Schweinefleisch enthält auch reichlich Carnitin, das bei der Fettverbrennung eine wichtige Rolle spielt. L-Carnitin wird vom menschlichen Körper benötigt, um Fettsäuren in die Kraftwerke unserer Zellen, die so genannten Mitochondrien, zu transportieren. Nur dort können Fettsäuren in die für den Stoffwechsel benötigte Energie umgewandelt werden. Der menschliche Körper weist eine durchschnittliche Konzentration 20 bis 25 g L-Carnitin auf. Insbesondere Organe mit einer hohen Stoffwechselrate, wie Herz, Leber, Muskeln und Immunzellen, enthalten viel LCarnitin. Auch wenn der Körper das L-Carnitin selbst herstellt, so ist er bei hohem Energieverbrauch auf eine ausreichende Versorgung von außen angewiesen. Darum enthält die Muttermilch hohe Mengen an LCarnitin. Nahrungsmittel mit hohem L-Carnitin-Gehalt sind Wildspezialitäten, Lamm- und Rindfleisch. Auch Schweinefleisch, Kaninchen und Schaltiere wie Austern enthalten noch recht hohe Mengen an LCarnitin. Es folgen Geflügel und Fischgerichte. Milchprodukte, Obst, Gemüse und Getreide müssen hingegen als L-Carnitin-arme Lebensmittel eingestuft werden.

Zu berücksichtigen ist der hohe Anteil an Phosphor im Schweinefleisch, der zu einem Anstieg des Parathormons führt, was seinerseits Kalzium aus den Knochen mobilisiert und so zur Osteoporose führen kann. Gleiches trifft beim Verzehr anderer Fleischsorten zu, wozu auch Geflügel und Fisch zählen, die wesentlich mehr Phosphor enthalten als Schweinefleisch. Käse und andere Milchprodukte, sowie Nüsse und Cola müssen ebenso gemieden werden, wenn man eine hohe Phosphoraufnahme verhindern will. Phosphor führt ebenso wie hohe Eiweißrationen zu einer Übersäuerung des Körpers, mit all seinen negativen Folgen auf die Gesundheit.

Wer an Gicht leidet und auf seine Purin-Zufuhr achten muss, der sollte generell Fleisch meiden.

Ein weiterer Stoff, der im Schweinefleisch aufzufinden ist, ist das Histamin, ein biogenes Amin, das beim Menschen zu Allergien und Entzündungen führen kann. Jedoch ist der Histamingehalt in anderen Lebensmitteln weit höher.
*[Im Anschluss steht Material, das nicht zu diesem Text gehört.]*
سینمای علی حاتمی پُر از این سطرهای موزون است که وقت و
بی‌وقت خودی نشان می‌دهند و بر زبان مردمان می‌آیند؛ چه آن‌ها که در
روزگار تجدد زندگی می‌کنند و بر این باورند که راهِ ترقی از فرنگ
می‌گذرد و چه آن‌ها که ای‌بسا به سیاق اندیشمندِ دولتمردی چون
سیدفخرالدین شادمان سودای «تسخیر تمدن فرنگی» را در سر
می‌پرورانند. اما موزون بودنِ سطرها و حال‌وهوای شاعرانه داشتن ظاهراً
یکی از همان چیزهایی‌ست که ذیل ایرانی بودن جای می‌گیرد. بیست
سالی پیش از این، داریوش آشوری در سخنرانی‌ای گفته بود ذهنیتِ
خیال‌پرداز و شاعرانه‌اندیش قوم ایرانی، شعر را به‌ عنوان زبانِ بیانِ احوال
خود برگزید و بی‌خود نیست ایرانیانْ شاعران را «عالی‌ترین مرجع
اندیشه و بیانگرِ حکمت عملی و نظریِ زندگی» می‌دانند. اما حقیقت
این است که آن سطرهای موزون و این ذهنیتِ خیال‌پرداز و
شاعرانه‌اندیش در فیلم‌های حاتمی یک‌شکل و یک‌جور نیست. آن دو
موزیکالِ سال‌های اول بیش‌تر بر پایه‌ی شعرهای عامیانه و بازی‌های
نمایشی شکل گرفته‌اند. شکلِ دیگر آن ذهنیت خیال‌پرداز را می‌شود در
Da man früher von den meisten Stoffwechselfunktionen und Krankheiten kaum Näheres wusste, suchte man einen Begriff für das „Böse“ im Schwein – die „Sutoxine“! Eine reine Erfindung einiger Autoren, um unbekannten Krankheitsursachen einen Namen zu geben.

Meine Empfehlung: Schweinefleisch ist ein hochwertiges Nahrungsmittel, das aber wegen dem hohen Fettgehalt in Maßen zu genießen ist. Vor allem sollte man Wurst meiden.
ABER man sollte nicht in den Irrtum verfallen, mageres Schweinefleisch sei besser, das ist nämlich ein Irrtum. Schlecht oder unangenehm schmeckend ist Fett nur dann, wenn die Tiere mit Silage gefüttert werden und das werden sie in Deutschland. Vor allem erfolgt die Schweinemast auf geringem Platzangebot mit geringem Auslauf, was die Durchblutung und damit die Fleischqualität mindert. Ein guter Parma Schinken schmeckt erst, wenn das Schwein beim Schlachten einen Rückenspeck von über 3,5 cm als Minimum aufweist. In Deutschland sind es 1,5 cm.